I finished Stephenie Meyer's The Host last night. It's her first book for adults, since the Twilight series is technically YA. I say technically, because I feel that with both this book and that series there's really no appropriate age of enjoyment. For example, the head tech at my clinic was raving about Twilight the other day, and she's probably in her late 40s.

It took me a few chapters to get into the storyline. I haven't read a lot of sci-fi lately, and this was so different than Twilight. I soon very much believed in Wanderer, the alien soul that was inserted into Mel, the human host, and their struggles since Mel wouldn't give up her body and fade away.

Earth has been taken over by these souls and there are only a few wild humans left. The souls do not believe in violence so they believe that every world they take over is improved, but through the course of the story Wanderer begins to see that this is perhaps not the case.

The book seems to be leading toward an inevitable conclusion, which is suddenly ripped away and this new twist appears that shocks the reader--or at least shocked me. I loved the ending, and I loved Meyer's writing. During Wanderer's biggest personal struggle I was crying for probably 50 pages straight as I waited to see what she would decide to do.

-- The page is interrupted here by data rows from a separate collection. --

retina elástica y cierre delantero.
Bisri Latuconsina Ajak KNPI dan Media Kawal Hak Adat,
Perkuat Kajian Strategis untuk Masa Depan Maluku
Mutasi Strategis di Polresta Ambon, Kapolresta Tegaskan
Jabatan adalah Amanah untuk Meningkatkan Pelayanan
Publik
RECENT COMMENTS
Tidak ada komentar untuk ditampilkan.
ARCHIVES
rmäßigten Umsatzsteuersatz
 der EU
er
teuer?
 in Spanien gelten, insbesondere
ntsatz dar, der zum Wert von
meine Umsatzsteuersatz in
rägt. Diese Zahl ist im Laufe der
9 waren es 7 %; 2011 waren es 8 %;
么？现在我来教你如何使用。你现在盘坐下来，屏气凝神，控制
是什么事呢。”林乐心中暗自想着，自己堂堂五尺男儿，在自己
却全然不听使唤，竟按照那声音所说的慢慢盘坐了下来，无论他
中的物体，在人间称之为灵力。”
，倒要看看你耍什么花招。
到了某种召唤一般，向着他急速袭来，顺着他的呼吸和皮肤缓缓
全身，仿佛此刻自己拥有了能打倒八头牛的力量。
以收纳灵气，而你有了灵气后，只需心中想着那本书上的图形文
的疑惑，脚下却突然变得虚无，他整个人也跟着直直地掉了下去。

This book is HIGHLY recommended, even to readers who are not fans of science fiction. In the end, it's not a sci-fi book; it's a book about love and the strength of the human spirit that happens to have a sci-fi background.

Wednesday, May 21, 2008

I'm So Weird

My stomach is eating itself in nervousness right now. Why? Because I have to go to work. I've noticed that when I have a good day at work I'm, if not excited, at least prepared for the next day. But, when I have a bad day like I did on Monday, the next day I have to go in--today--it feels practically like first day nerves all over again.

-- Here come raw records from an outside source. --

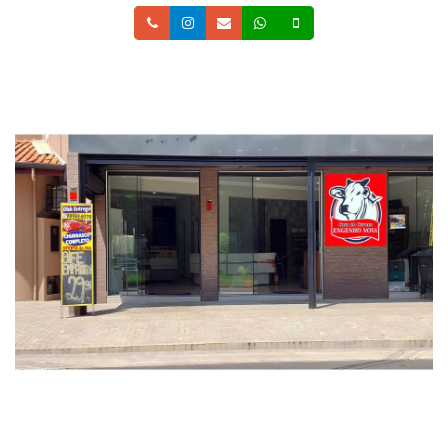
Telefone
Instagram
Email
Whatsapp
Celular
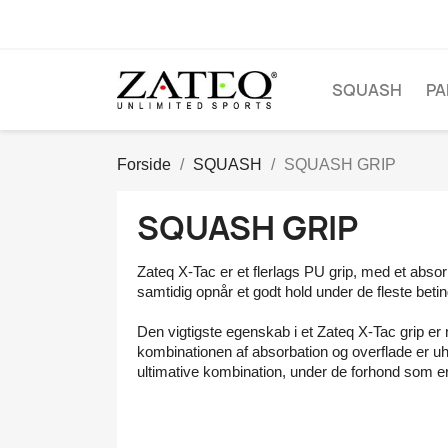
SQUASH
PA
Forside
SQUASH
SQUASH GRIP
SQUASH GRIP
Zateq X-Tac er et flerlags PU grip, med et abso
samtidig opnår et godt hold under de fleste betin
Den vigtigste egenskab i et Zateq X-Tac grip er n
kombinationen af absorbation og overflade er uh
ultimative kombination, under de forhond som e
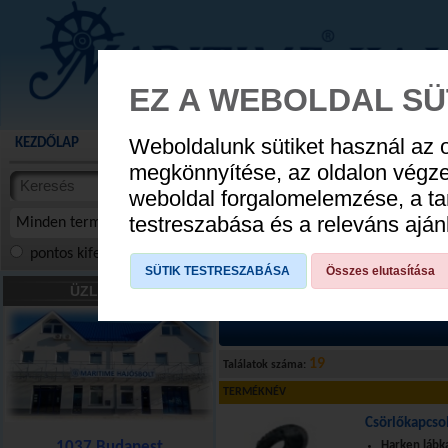
EZ A WEBOLDAL SÜ
Weboldalunk sütiket használ az 
KEZDŐLAP
AKCIÓS TERMÉKEK
WEBÁRUHÁZ
HÍREK
KATALÓG
AUGUSZTUS 8
megkönnyítése, az oldalon végz
termékekben
weboldal forgalomelemzése, a ta
NYIT
cikkekben
testreszabása és a releváns ajá
Minden termék
pontos kifejezés
összes szóra
szóra, szótöredék
SÜTIK TESTRESZABÁSA
Összes elutasítása
ELEKTROMOSSÁG
»
Csörlőkapcsoló
ÜZLETÜNK
19
Találatok száma:
TERMÉKNÉV
Csörlőkapcso
1037 Budapest
Harken lábk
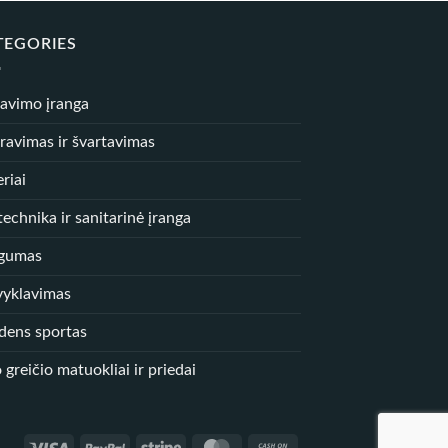
TEGORIES
iavimo įranga
ravimas ir švartavimas
riai
echnika ir sanitarinė įranga
gumas
vyklavimas
dens sportas
 greičio matuokliai ir priedai
Visa
PayPal
Stripe
MasterCard
Cash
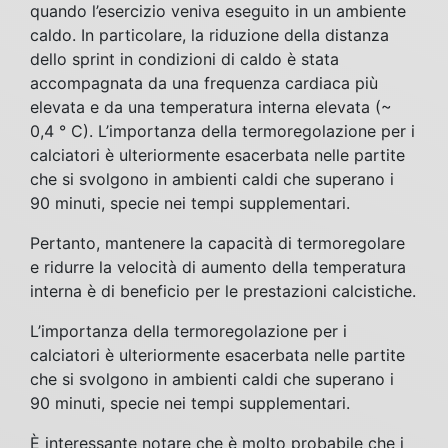
quando l’esercizio veniva eseguito in un ambiente
caldo. In particolare, la riduzione della distanza
dello sprint in condizioni di caldo è stata
accompagnata da una frequenza cardiaca più
elevata e da una temperatura interna elevata (~
0,4 ° C). L’importanza della termoregolazione per i
calciatori è ulteriormente esacerbata nelle partite
che si svolgono in ambienti caldi che superano i
90 minuti, specie nei tempi supplementari.
Pertanto, mantenere la capacità di termoregolare
e ridurre la velocità di aumento della temperatura
interna è di beneficio per le prestazioni calcistiche.
L’importanza della termoregolazione per i
calciatori è ulteriormente esacerbata nelle partite
che si svolgono in ambienti caldi che superano i
90 minuti, specie nei tempi supplementari.
È interessante notare che è molto probabile che i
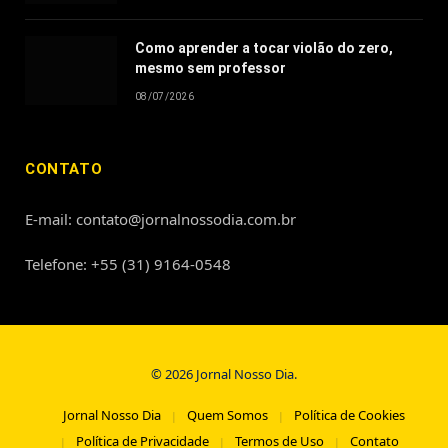
Como aprender a tocar violão do zero,
mesmo sem professor
08/07/2026
CONTATO
E-mail: contato@jornalnossodia.com.br
Telefone: +55 (31) 9164-0548
© 2026 Jornal Nosso Dia.
Jornal Nosso Dia
Quem Somos
Política de Cookies
Política de Privacidade
Termos de Uso
Contato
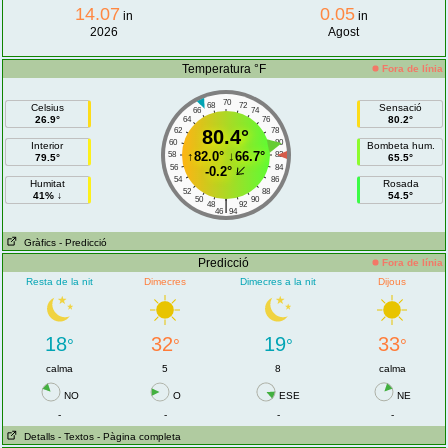
14.07
0.05
in
in
2026
Agost
Temperatura °F
Fora de línia
70
68
72
Celsius
Sensació
66
74
26.9°
80.2°
64
76
62
80.4°
78
60
80
Interior
Bombeta hum.
↑
82.0°
↓
66.7°
58
82
79.5°
65.5°
56
84
-0.2°
54
86
Humitat
Rosada
52
88
41% ↓
54.5°
50
90
|
48
92
46
94
Gràfics
- Predicció
Predicció
Fora de línia
Resta de la nit
Dimecres
Dimecres a la nit
Dijous
18
32
19
33
°
°
°
°
calma
5
8
calma
NO
O
ESE
NE
-
-
-
-
Detalls
- Textos
- Pàgina completa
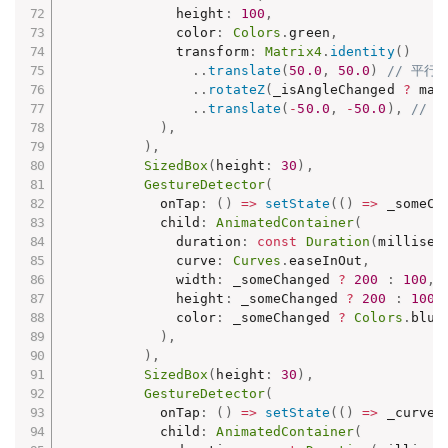
              height
:
100
,
              color
:
Colors
.
green
,
              transform
:
Matrix4
.
identity
(
)
.
.
translate
(
50.0
,
50.0
)
// 平
.
.
rotateZ
(
_isAngleChanged 
?
 mat
.
.
translate
(
-
50.0
,
-
50.0
)
,
//
)
,
)
,
SizedBox
(
height
:
30
)
,
GestureDetector
(
            onTap
:
(
)
=
>
setState
(
(
)
=
>
 _someCh
            child
:
AnimatedContainer
(
              duration
:
const
Duration
(
millisec
              curve
:
Curves
.
easeInOut
,
              width
:
 _someChanged 
?
200
:
100
,
              height
:
 _someChanged 
?
200
:
100
,
              color
:
 _someChanged 
?
Colors
.
blue
)
,
)
,
SizedBox
(
height
:
30
)
,
GestureDetector
(
            onTap
:
(
)
=
>
setState
(
(
)
=
>
 _curveT
            child
:
AnimatedContainer
(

Hopefully today will be a good day.

Saturday, May 17, 2008

Oooh!!!! *squeal*



I'm getting *really* excited about this movie. I wasn't completely thrilled about some of the character choices but I think it will work out well. If they can manage not to butcher the book it will be more than most book-to-movies do.

Monday, May 12, 2008

220 Pounds

That was the size of the Mastiff I had to try to hold for a blood draw today. He had merely to shake his head like dislodging a fly and I would be thrown off. His head came up to my chest. I have never seen a dog that large in my entire life--it was incredible!

Today went much better than Saturday. I have tomorrow off, but then I'm working Wednesday through Saturday. I hope as I begin to get the computer system down and learn the way things are run there I will enjoy it more. The other workers there are very nice even though the vet can be a bit snippy. I can say with all honesty I've dealt with much worse over the course of a summer.